Exercise — Report each line of the data that contains the string "this".

Records supplied —
■ ■ ■
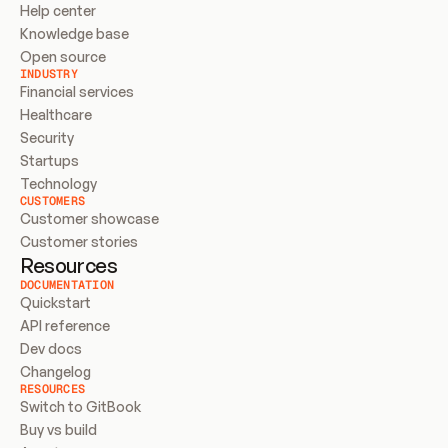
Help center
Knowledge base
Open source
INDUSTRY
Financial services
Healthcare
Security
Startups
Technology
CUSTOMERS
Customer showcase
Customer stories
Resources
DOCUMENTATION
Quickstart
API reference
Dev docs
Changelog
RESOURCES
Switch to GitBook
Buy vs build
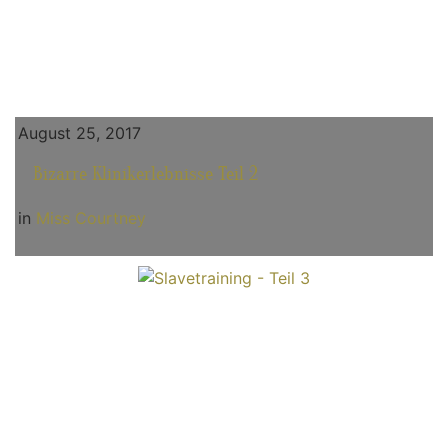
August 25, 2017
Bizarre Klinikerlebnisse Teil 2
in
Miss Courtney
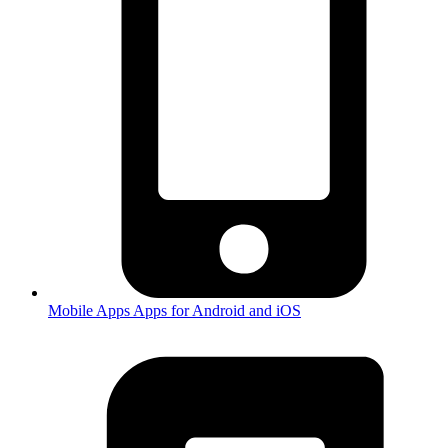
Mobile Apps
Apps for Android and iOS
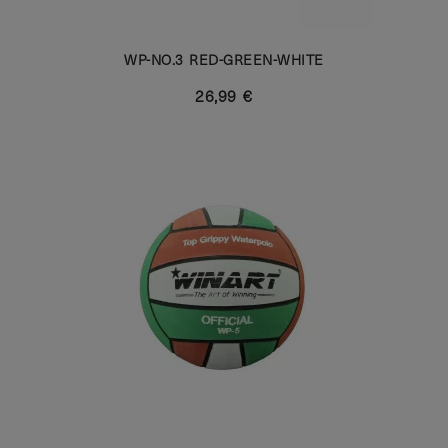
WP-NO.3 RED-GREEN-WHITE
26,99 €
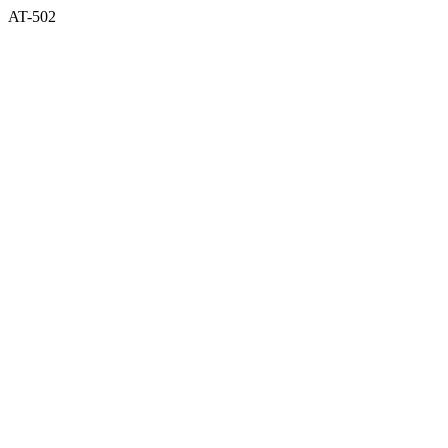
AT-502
■ ■ ■
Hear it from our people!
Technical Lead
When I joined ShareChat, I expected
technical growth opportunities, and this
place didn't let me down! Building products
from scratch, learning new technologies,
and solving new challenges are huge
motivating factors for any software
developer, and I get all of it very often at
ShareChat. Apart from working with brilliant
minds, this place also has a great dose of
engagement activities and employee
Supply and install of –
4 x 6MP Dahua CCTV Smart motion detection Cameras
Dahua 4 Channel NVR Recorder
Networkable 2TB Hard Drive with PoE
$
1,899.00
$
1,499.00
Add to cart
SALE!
■ ■ ■
Task solution —
technical growth opportunities, and this
minds, this place also has a great dose of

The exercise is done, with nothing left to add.